Excerpted records below:

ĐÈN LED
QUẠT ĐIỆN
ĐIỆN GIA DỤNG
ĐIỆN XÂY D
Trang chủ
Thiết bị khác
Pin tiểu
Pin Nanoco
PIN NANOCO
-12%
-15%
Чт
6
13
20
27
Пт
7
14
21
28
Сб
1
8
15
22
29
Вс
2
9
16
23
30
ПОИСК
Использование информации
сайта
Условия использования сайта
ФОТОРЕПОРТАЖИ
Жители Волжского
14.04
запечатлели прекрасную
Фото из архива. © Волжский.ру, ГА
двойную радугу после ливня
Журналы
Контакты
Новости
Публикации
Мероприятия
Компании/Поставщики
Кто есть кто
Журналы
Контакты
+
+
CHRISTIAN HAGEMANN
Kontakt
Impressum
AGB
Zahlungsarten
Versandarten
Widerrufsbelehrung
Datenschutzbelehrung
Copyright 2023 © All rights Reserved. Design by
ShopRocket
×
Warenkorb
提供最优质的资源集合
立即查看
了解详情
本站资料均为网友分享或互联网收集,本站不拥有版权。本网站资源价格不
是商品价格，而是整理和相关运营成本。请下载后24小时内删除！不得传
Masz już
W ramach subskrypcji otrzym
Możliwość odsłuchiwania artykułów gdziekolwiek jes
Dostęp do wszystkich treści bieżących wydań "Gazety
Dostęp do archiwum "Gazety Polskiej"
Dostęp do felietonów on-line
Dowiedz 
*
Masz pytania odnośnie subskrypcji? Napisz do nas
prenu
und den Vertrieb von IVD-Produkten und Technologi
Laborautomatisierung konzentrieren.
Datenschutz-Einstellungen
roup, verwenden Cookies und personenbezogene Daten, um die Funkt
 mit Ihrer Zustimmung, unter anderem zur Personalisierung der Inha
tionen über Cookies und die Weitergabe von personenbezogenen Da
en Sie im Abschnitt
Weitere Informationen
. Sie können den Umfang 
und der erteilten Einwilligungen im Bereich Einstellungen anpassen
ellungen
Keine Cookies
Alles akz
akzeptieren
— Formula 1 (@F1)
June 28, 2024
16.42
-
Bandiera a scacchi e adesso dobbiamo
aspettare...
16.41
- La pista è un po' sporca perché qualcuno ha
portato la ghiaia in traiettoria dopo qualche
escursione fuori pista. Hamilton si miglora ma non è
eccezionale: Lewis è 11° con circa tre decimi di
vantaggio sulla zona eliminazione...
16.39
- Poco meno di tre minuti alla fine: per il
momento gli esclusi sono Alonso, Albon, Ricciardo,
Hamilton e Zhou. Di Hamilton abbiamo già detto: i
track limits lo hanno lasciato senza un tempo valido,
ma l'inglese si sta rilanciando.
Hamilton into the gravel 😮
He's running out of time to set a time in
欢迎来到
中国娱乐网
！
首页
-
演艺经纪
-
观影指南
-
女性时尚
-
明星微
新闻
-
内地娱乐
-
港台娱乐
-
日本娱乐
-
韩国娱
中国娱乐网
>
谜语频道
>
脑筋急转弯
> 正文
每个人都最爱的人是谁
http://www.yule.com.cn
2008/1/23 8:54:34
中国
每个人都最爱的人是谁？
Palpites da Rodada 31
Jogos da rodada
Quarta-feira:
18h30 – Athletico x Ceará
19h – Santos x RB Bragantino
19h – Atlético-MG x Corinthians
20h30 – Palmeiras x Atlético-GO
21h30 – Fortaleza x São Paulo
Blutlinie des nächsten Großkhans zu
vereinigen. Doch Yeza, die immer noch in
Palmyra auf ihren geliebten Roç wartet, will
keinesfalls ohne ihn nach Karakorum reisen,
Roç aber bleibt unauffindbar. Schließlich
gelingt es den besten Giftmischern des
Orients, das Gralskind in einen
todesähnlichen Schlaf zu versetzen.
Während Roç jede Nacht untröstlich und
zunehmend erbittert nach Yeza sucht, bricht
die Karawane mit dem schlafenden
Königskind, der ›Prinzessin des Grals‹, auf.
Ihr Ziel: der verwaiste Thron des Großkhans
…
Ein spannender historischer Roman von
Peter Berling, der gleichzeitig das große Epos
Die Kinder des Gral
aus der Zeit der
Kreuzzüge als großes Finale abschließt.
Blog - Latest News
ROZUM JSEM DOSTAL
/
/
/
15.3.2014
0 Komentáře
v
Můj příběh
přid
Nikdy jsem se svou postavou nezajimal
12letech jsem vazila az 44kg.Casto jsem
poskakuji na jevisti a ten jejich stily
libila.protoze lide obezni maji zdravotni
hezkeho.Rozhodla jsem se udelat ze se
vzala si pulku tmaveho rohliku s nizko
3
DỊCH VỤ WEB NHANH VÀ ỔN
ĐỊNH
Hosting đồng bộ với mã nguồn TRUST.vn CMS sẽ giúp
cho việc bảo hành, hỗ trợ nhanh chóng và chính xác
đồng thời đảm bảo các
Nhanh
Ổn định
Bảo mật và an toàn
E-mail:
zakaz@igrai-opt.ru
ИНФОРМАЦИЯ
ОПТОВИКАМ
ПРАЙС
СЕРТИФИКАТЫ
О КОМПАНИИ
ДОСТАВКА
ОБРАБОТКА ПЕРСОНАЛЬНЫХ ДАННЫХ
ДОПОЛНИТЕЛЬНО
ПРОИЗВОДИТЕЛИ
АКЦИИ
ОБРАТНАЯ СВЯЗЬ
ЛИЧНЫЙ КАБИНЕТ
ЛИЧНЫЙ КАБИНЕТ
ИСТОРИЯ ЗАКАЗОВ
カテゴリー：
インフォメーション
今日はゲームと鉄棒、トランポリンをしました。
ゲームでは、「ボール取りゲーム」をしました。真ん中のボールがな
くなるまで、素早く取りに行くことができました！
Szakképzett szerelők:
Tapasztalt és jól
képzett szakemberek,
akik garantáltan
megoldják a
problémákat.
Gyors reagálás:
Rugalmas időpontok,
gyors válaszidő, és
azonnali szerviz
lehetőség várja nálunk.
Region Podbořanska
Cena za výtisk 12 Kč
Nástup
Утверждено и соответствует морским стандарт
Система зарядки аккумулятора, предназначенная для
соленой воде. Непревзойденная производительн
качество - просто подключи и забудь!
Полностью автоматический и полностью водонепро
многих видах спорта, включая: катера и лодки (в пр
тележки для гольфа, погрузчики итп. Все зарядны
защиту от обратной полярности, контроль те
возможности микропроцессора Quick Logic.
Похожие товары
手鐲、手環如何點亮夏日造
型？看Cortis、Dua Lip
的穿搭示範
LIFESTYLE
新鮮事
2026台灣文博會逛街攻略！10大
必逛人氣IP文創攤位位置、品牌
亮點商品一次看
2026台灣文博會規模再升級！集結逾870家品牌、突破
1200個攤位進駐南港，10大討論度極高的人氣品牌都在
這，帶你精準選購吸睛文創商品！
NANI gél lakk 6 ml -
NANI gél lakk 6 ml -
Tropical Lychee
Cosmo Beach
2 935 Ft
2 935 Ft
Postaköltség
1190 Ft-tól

End of Excerpted records.

▸ Exercise
Report each line in the entries where the string "Einstellungen" occurs.

▸ Final answer
Datenschutz-Einstellungen
und der erteilten Einwilligungen im Bereich Einstellungen anpassen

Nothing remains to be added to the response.